Centre Owes ₹6,366 Cr. in MGNREGA Wages to 18 States, Union Territories


The Mahatma Gandhi National Rural Employment Guarantee Scheme (MGNREGS) salary component has a total debt to States of 6,366 crore, according to information provided to Parliament on Tuesday by the Union Rural Development Ministry.

What is MGNREGA?

  • Objective: By offering at least one adult member of every household who volunteers for unskilled manual labour at least 100 days of paid employment in a fiscal year, the MGNREGA program seeks to protect rural households’ “right to work” and increase their livelihood security.
  • Implementation: Under the UPA government headed by Prime Minister Manmohan Singh, the legislation was passed on August 23, 2005, and it came into effect in February 2006. Raghuvansh Prasad Singh, the minister for rural development, introduced it in the legislature.
  • Scope: The initiative was initially piloted in 625 districts in India before being expanded to include all districts on April 1st, 2008.
  • Gender Equality: The MGNREGA program promotes gender equality and women’s empowerment by guaranteeing that women receive one-third of the job possibilities offered by the program.
  • Asset Creation: MGNREGA aspires to build long-lasting assets in rural areas, like roads, canals, ponds, and wells, which support rural infrastructure and development in addition to offering paid employment.
  • Proximity: Employment possibilities under MGNREGA must be accessible to rural households and must be located within a 5 km radius of the applicant’s home.
  • Minimum Wages: To ensure fair recompense for labour, minimum wages are provided for work completed under the program.
  • Unemployment Allowance: As a social safety net, eligible individuals are entitled to receive an unemployment allowance if the government is unable to offer employment within 15 days of application.
  • Legal Entitlement: Employment under the MGNREGA is regarded as a legal entitlement, guaranteeing that those who qualify have a right to employment and government assistance.
  • Benefits: The program has several advantages, such as raising economic stability, lowering poverty, and promoting social justice in rural areas.
  • Environmental Protection: Because MGNREGA promotes the development of resources that support sustainable development, it is also thought to have a good impact on environmental protection.
  • Viewpoint of the World Bank: The World Bank initially opposed the act and other regulations for possibly impeding development by restricting internal migration.

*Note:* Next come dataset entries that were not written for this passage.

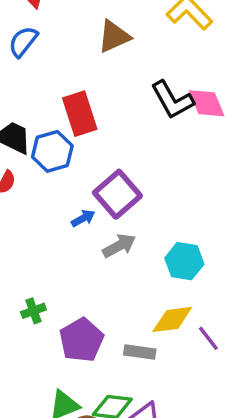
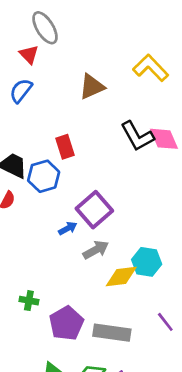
red rectangle: (80, 114) -> (65, 147), size x0.7
green cross: (33, 311) -> (29, 301), turned 30
yellow diamond: (172, 319) -> (121, 277), moved
gray rectangle: (140, 352) -> (112, 333), size x1.5

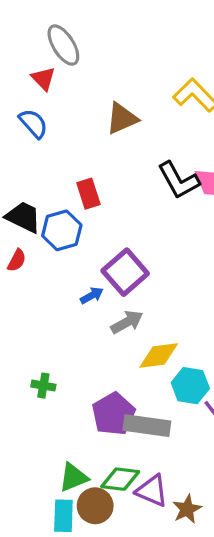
blue semicircle: (21, 91) -> (33, 124), turned 100
cyan hexagon: (147, 262) -> (190, 386), moved
purple pentagon: (66, 323) -> (114, 414), moved

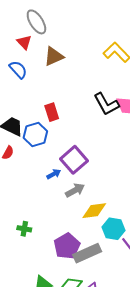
brown triangle: (122, 119) -> (54, 56), moved
gray rectangle: (147, 426) -> (87, 253), turned -32

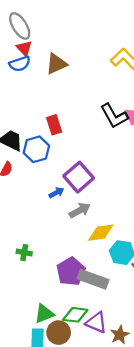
gray ellipse: (36, 22) -> (20, 26), moved
blue semicircle: (18, 70) -> (20, 64), moved, turned 114
gray rectangle: (87, 253) -> (93, 279), turned 44

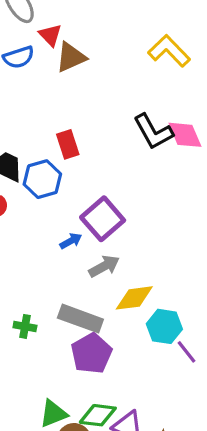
red triangle: (24, 48) -> (50, 35), moved
gray rectangle: (93, 279) -> (80, 319), moved

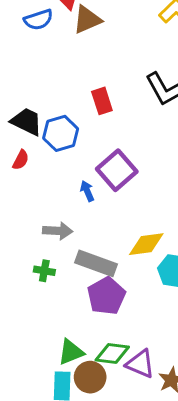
red rectangle: (68, 144) -> (102, 101), moved
blue arrow: (71, 241) -> (87, 191), turned -84
gray arrow: (104, 266) -> (58, 231), moved, turned 32

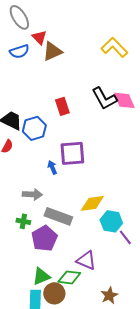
purple square: (117, 170) -> (72, 153), turned 36
purple pentagon: (106, 296) -> (44, 238), moved
purple triangle: (140, 364) -> (86, 260), moved

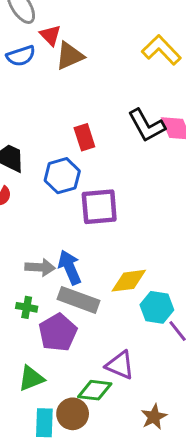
blue hexagon: (34, 128) -> (62, 176), moved
blue arrow: (52, 167) -> (70, 267), moved, size x1.6
green triangle: (41, 276) -> (31, 378), moved

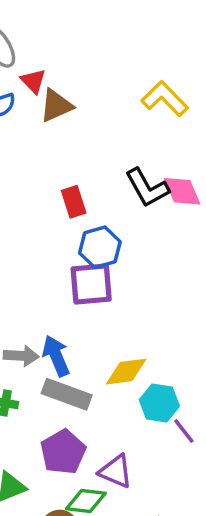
blue hexagon: (62, 176) -> (100, 247), moved
purple pentagon: (58, 332) -> (63, 452), moved

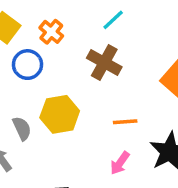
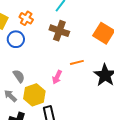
yellow hexagon: (60, 114) -> (34, 95), moved
pink arrow: (120, 163) -> (57, 77), moved

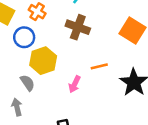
yellow hexagon: (34, 95) -> (43, 61), moved
gray arrow: (10, 96) -> (17, 107), turned 32

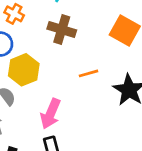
pink arrow: (75, 84) -> (50, 114), moved, size x1.5

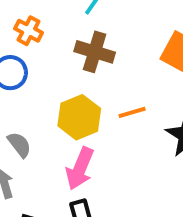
yellow hexagon: (24, 70) -> (79, 117), moved

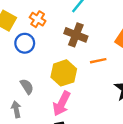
orange line: (132, 112) -> (98, 61), moved

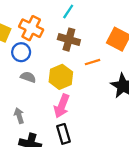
orange cross: (38, 19) -> (31, 28), size x1.5
gray semicircle: (27, 86) -> (28, 77), moved, turned -32

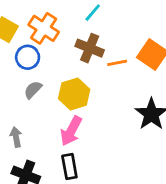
orange line: (92, 62) -> (117, 63), moved
gray semicircle: (28, 77) -> (33, 90), turned -72

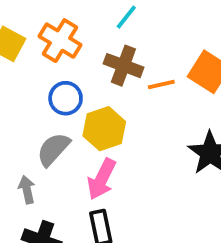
blue circle: (28, 57) -> (66, 98), moved
gray semicircle: (33, 90) -> (53, 149), moved, size x1.4

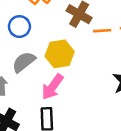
blue circle: (66, 98) -> (19, 27), moved

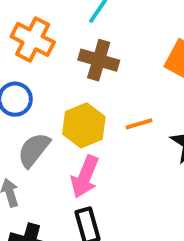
orange line: (102, 31) -> (139, 124), moved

However, the World Bank recognized MGNREGA as a “stellar example of rural development” in its 2014 World Development Report.
  • Implementation Mechanism: Gram Panchayats, or local self-government organizations, are primarily responsible for implementing MGNREGA, assuring local participation and decision-making.
  • Protections: The act contains clauses for efficient administration and execution, outlines principles, agencies for implementation, a list of permitted works, financing patterns, monitoring, and assessment procedures, as well as steps to guarantee accountability and transparency.

What is the recent issue faced by the MGNREGA?

  • The Mahatma Gandhi National Rural Employment Guarantee Scheme (MGNREGS) salary component has a debt to the States of 6,366 crore, according to information provided to Parliament by the Union Rural Development Ministry.
  • 14.42 crore active MGNREGS employees, most of whom are women, rely on these salaries to help support their families.
  • 2,770 crore of the total debt is payable to West Bengal alone.
  • Since December 2021, the Center has prohibited payment to West Bengal for “non-compliance with directives of the Central government” totalling over $7,500 crore.

How is it going to affect the economy? 

  • Future projects are impacted if payments for the material components are delayed. The work cycle is disrupted by local vendors that sell raw materials becoming reluctant to supply goods as a result of ongoing material component payout delays.
  • West Bengal is owing $2,813 crore in material component payments from the Centre, which is followed by 777 crore from Uttar Pradesh and 634 crore from Karnataka.